Recent research has indicated that a large majority of managers understand the importance of employee engagement to achieving business results. Yet, further research over the last few years shows that the number of employees who report being fully engaged is decreasing to dangerously low levels. Why is this?
As I have worked with leaders from a number of organizations in a variety of industries, I have observed that there is really no common understanding about what engagement means, let alone what to do about it. Two important points about engagement need to be made.
First, how energy is being used, not time, is the fundamental currency of engagement. By that I am referring to the combination of employees’ perceptions (from negative to positive) of the changes occurring in the organization and the amount of physical energy expended (from low to high) responding to external and internal demands. Simply stated, engaged employees are those who perceive what is happening in the organization as positive and choose to put forth high energy as a result.
That leads to the second point. You cannot force someone to be engaged—it is their choice. You can mandate the amount of time employees put in, but how they use their energy is their choice.

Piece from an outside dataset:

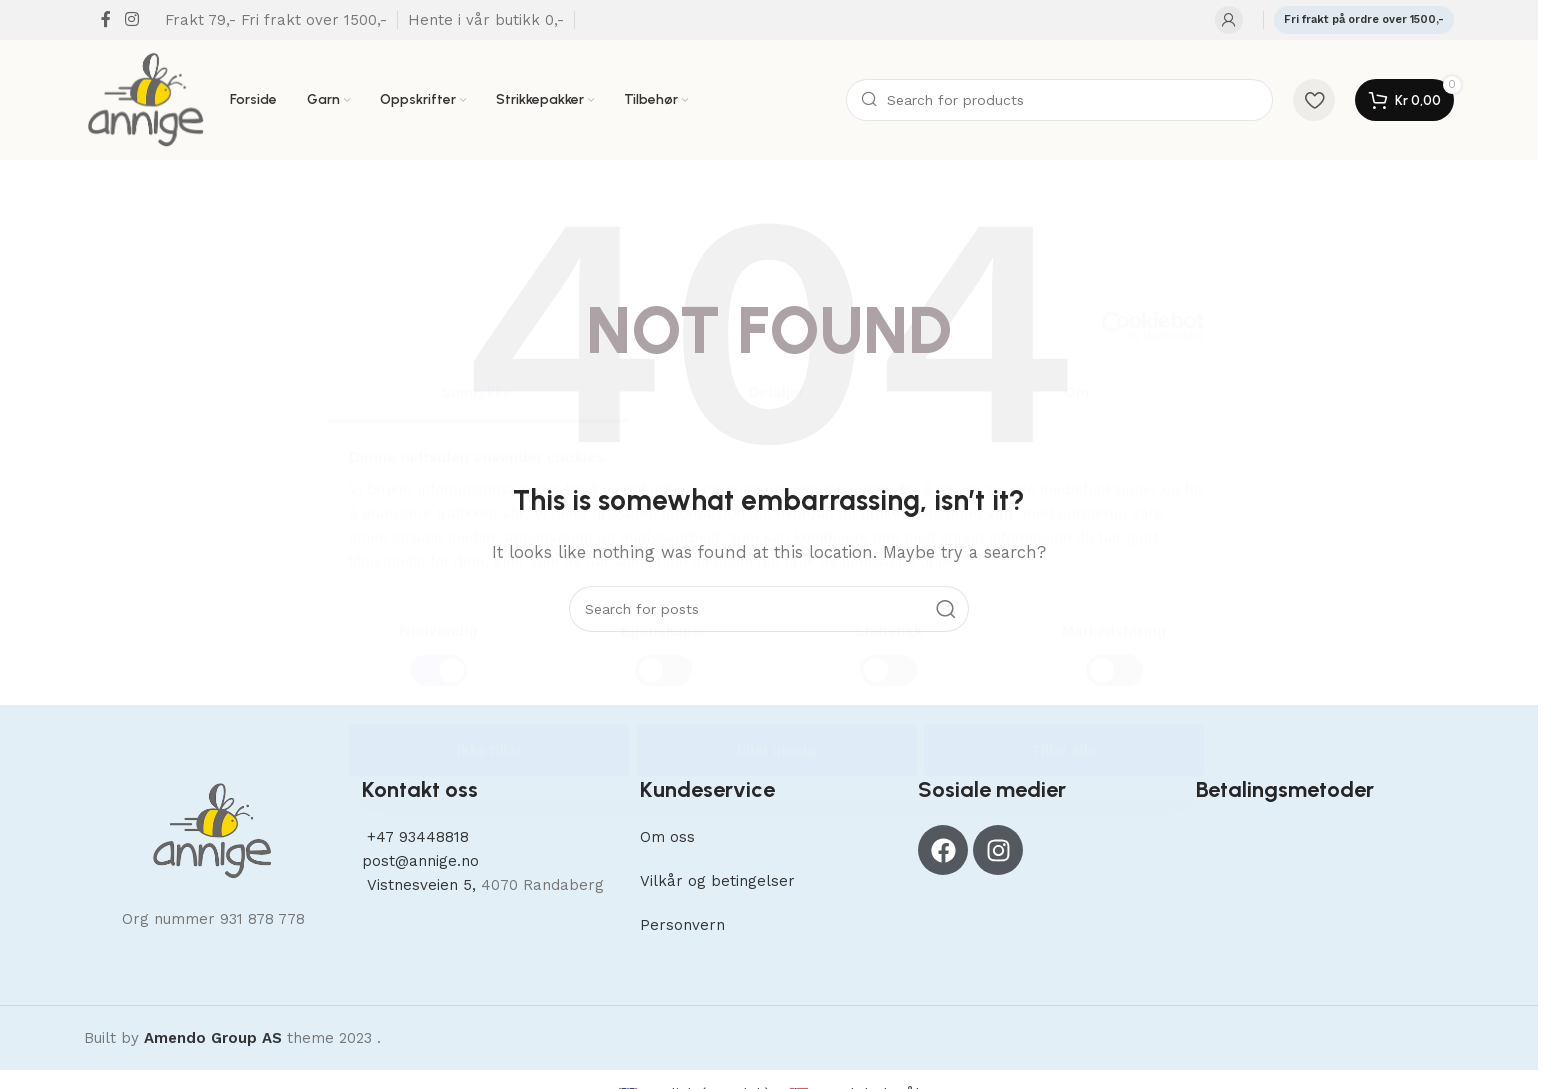 Image resolution: width=1553 pixels, height=1089 pixels. What do you see at coordinates (106, 19) in the screenshot?
I see `[Facebook social link]` at bounding box center [106, 19].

What does this mean for leaders in your organization? Among all the responsibilities of a leader, one of the most important is to actively and intentionally work to create a culture of engagement. You do this by being a positive role model for the beliefs and practices you want shared by all employees and by encouraging them to share those same beliefs and practices.
What should leaders do? I suggest you find out what is most important to your employees and identify the critical elements that influence their choice to engage or not. Then, proactively do what you can to ensure those elements are part of an engagement culture.
What do you think are the most important elements of a culture of engagement?